Consumer demand, Economic growth, Financial Events, Leverage
By Paul Hodges on 22-Jul-2009
Toxic asset.jpg

There are two main views on the financial crisis that began last September. The mainstream view, as expressed by the US Federal Reserve, is that it was a problem of liquidity. Banks became frightened to lend, and so the Fed stepped in as “lender of last resort”. So given time, everything will soon be back to “normal”.

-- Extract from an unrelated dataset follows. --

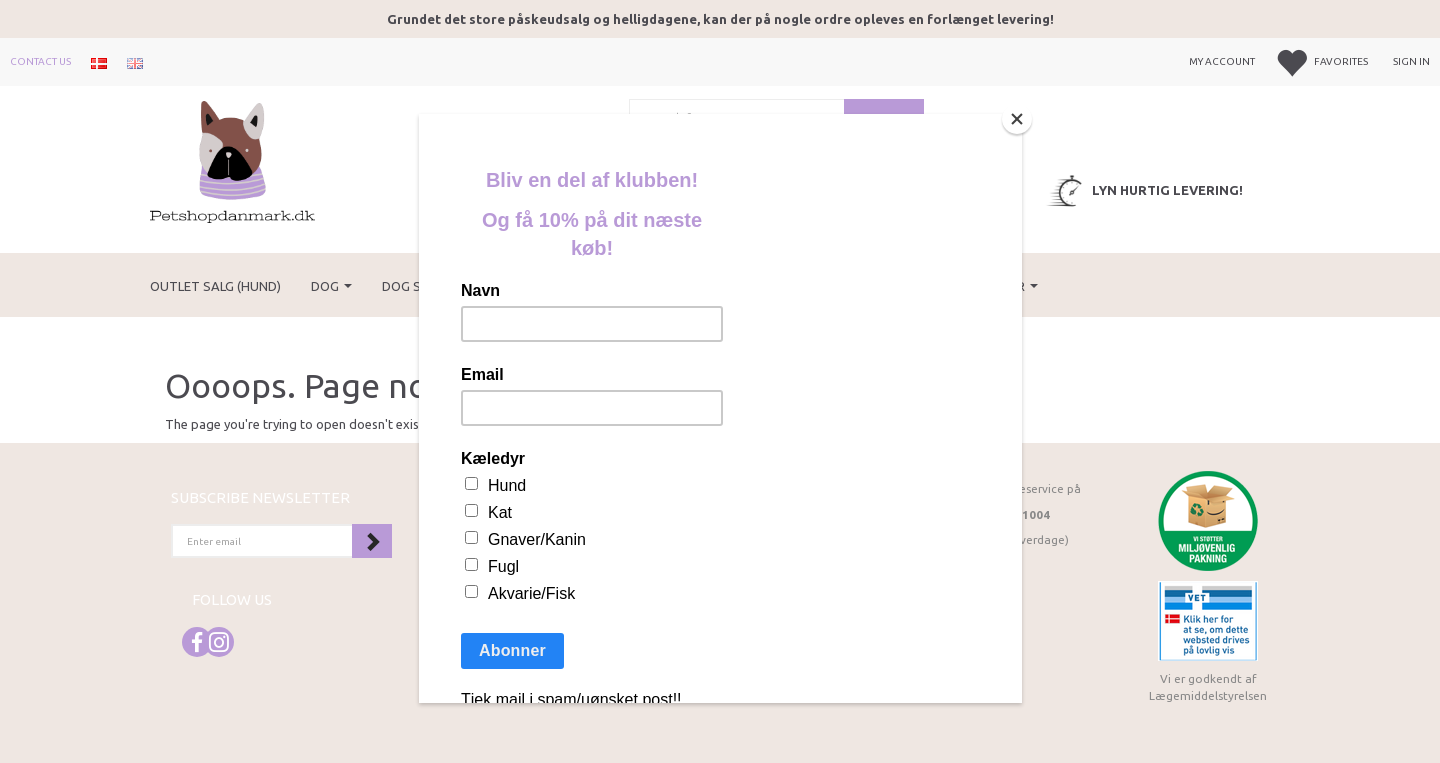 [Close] (1017, 119) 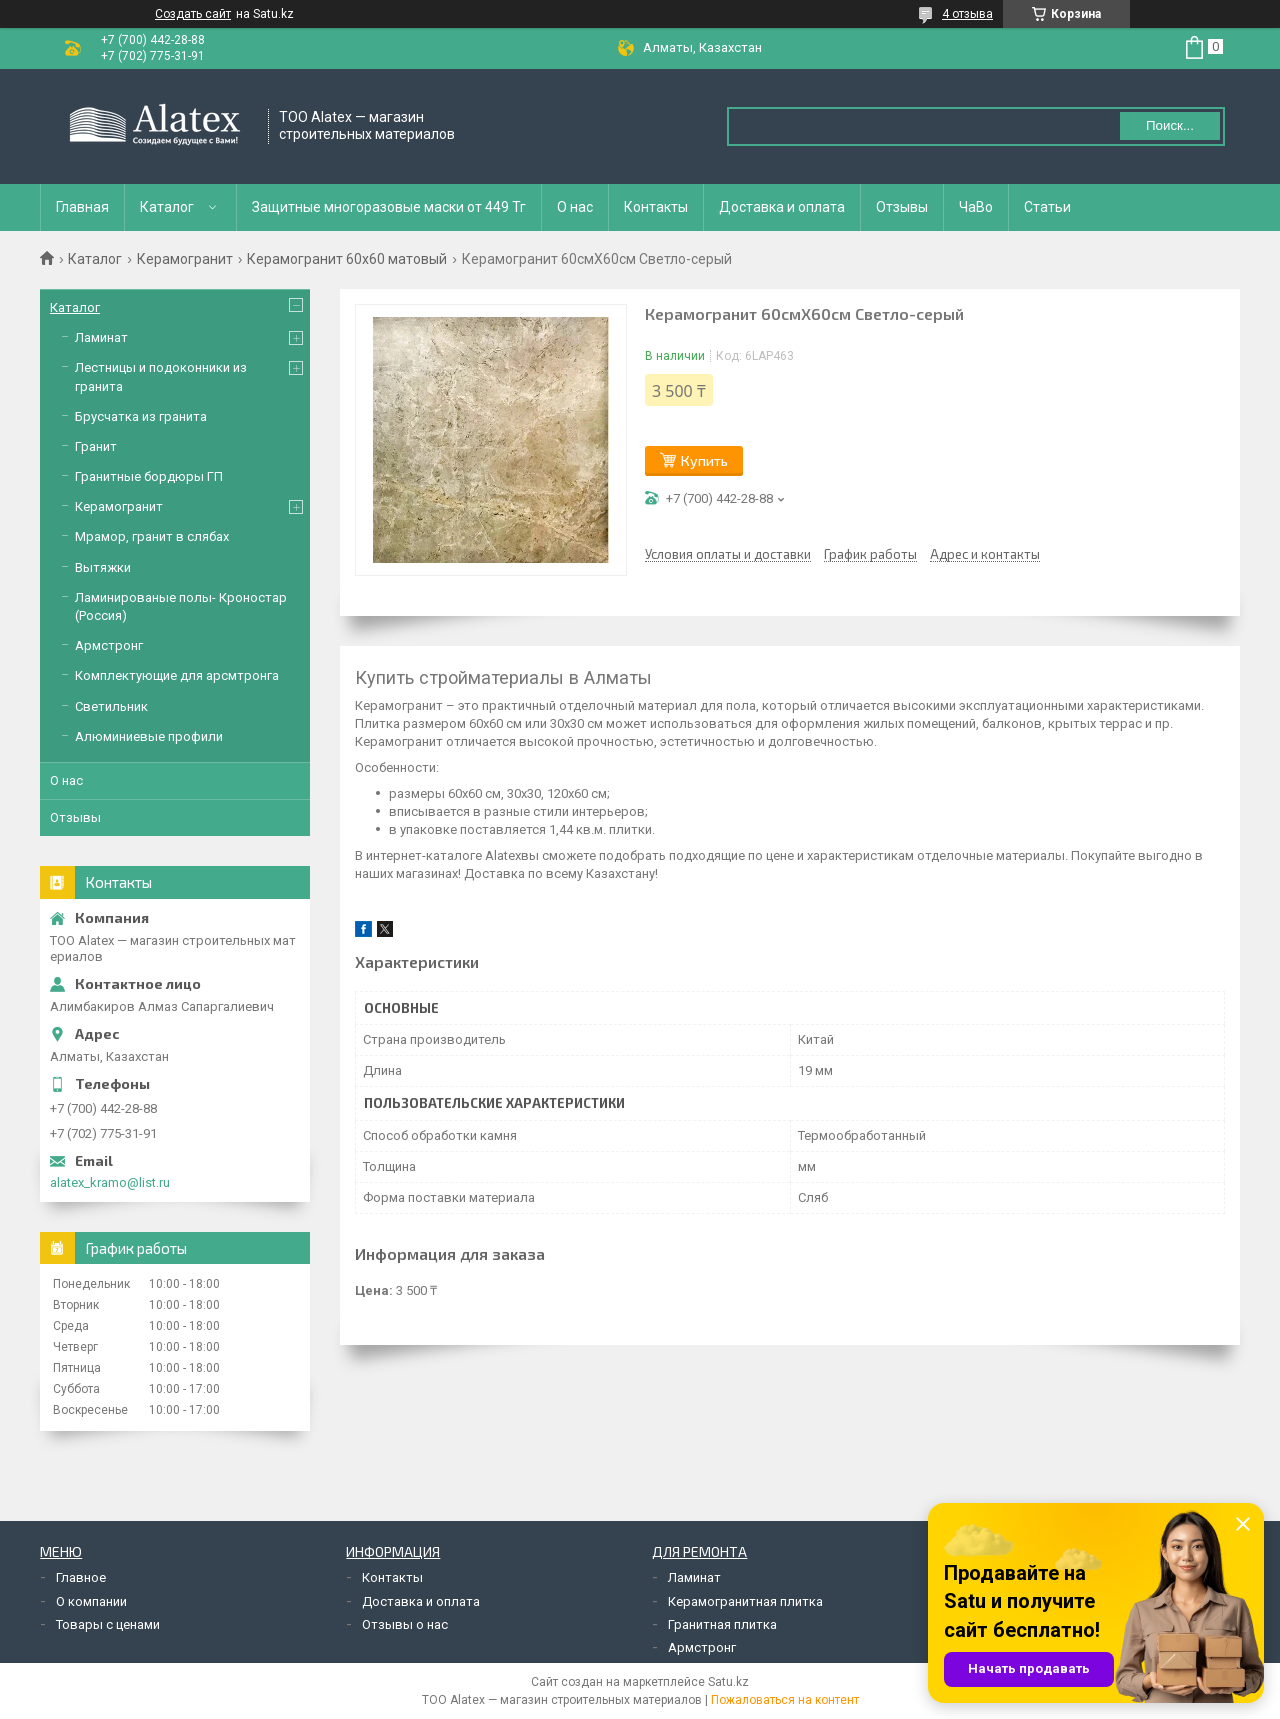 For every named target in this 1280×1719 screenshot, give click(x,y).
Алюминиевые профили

The other view, as expressed by Pimco, the world’s largest bond fund managers, is that the crisis was, and is, about solvency. As they describe it, US consumers have suffered a wealth loss of $15 trn, and global consumers a loss of “multiples of that figure”. As a result, Pimco forecast a “new normal”, for at least a generation, of “higher savings, lower consumption …and growth closer to 2% rather than (the historical) 3.5%”.

The blog continues to side with the Pimco analysis, for one simple reason. This is that it has long argued that the heart of the financial crisis was the reckless lending to the housing sector. Yet these loans are still on the books of the lenders at close to their original value, at a time when US house prices have fallen by more than 30% from their peak, and the number of foreclosures is still increasing.

Now, a very detailed article in the Wall Street Journal by 2 Stanford University professors analyses the real value of these loans. And they are “clear that the problem was not liquidity, but rather the insolvency risks of counterparties with large holdings of toxic assets on their books”.

It may suit the lenders, and the Federal Reserve, to maintain that the issue is just liquidity. But after reading this article, and the lack of transparency that it describes about the real value of these loans, the blog feels it is only prudent to follow Pimco’s analysis, rather than the Fed’s.